**THE DATA**
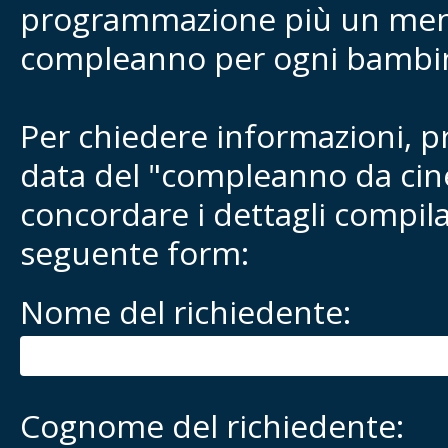
programmazione più un me
compleanno per ogni bambi
Per chiedere informazioni, p
data del "compleanno da ci
concordare i dettagli compila
seguente form:
Nome del richiedente:
Cognome del richiedente:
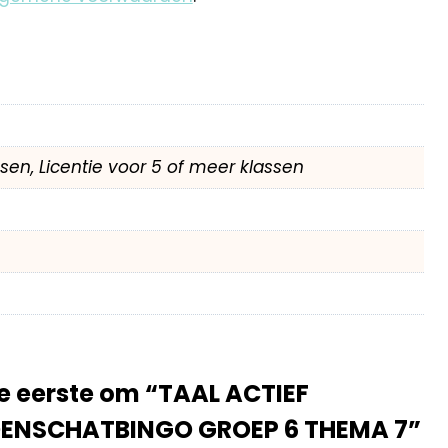
assen, Licentie voor 5 of meer klassen
 eerste om “TAAL ACTIEF
NSCHATBINGO GROEP 6 THEMA 7”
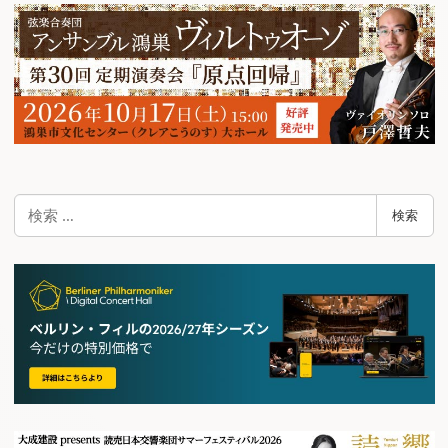
検
検索
索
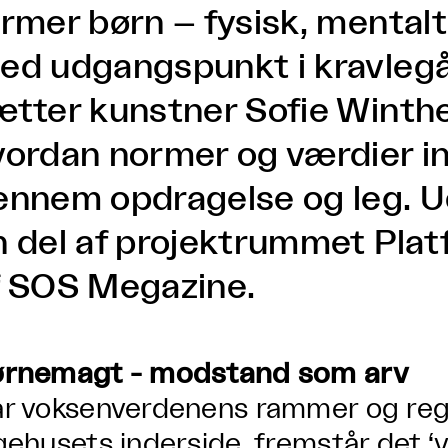
rmer børn – fysisk, mentalt 
ed udgangspunkt i kravleg
ætter kunstner Sofie Winthe
vordan normer og værdier in
ennem opdragelse og leg. Ud
n del af projektrummet Plat
f SOS Megazine.
rnemagt - modstand som arv
r voksenverdenens rammer og regl
gehusets inderside, fremstår det ‘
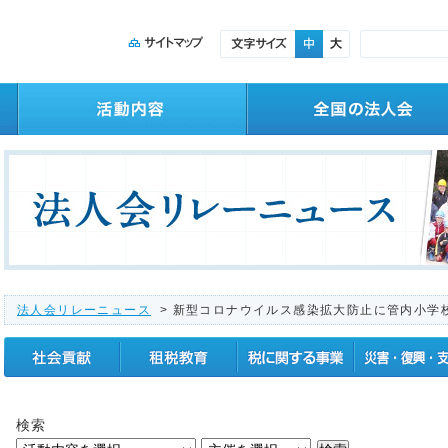
法人会リレーニュース
> 新型コロナウイルス感染拡大防止に管内小学
社会貢献
租税教育
税に関する事業
震災復興支援
検索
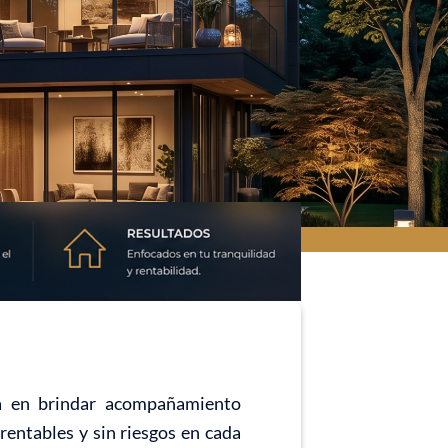
da en brindar acompañamiento
rentables y sin riesgos en cada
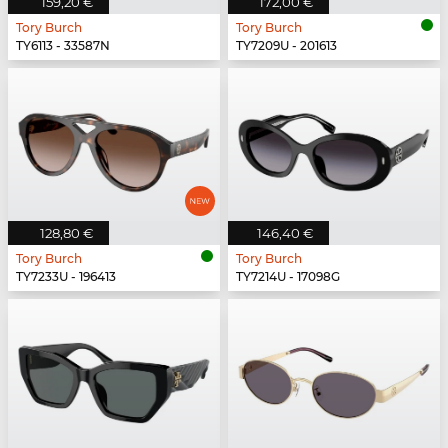
159,20 €
172,00 €
Tory Burch
Tory Burch
TY6113 - 33587N
TY7209U - 201613
128,80 €
146,40 €
Tory Burch
Tory Burch
TY7233U - 196413
TY7214U - 17098G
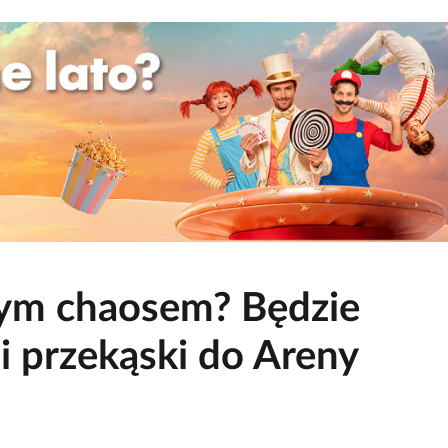
nym chaosem? Będzie
i przekąski do Areny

**INSTRUCTIONS TO FOLLOW**
All lines of the material above should be returned unchanged, but no pictures should be included.

**EXERCISE RESPONSE**
programmazione più un me
compleanno per ogni bambi
Per chiedere informazioni, p
data del "compleanno da ci
concordare i dettagli compila
seguente form:
Nome del richiedente:
Cognome del richiedente:
assen, Licentie voor 5 of meer klassen
 eerste om “TAAL ACTIEF
NSCHATBINGO GROEP 6 THEMA 7”
検
検索
索
rmer børn – fysisk, mentalt 
ed udgangspunkt i kravleg
ætter kunstner Sofie Winthe
vordan normer og værdier in
ennem opdragelse og leg. Ud
n del af projektrummet Plat
f SOS Megazine.
rnemagt - modstand som arv
r voksenverdenens rammer og regl
gehusets inderside, fremstår det ‘
法人会リレーニュース
> 新型コロナウイルス感染拡大防止に管内小学
社会貢献
租税教育
税に関する事業
震災復興支援
検索
da en brindar acompañamiento
rentables y sin riesgos en cada
159,20 €
172,00 €
Tory Burch
Tory Burch
TY6113 - 33587N
TY7209U - 201613
128,80 €
146,40 €
Tory Burch
Tory Burch
TY7233U - 196413
TY7214U - 17098G
nym chaosem? Będzie
i przekąski do Areny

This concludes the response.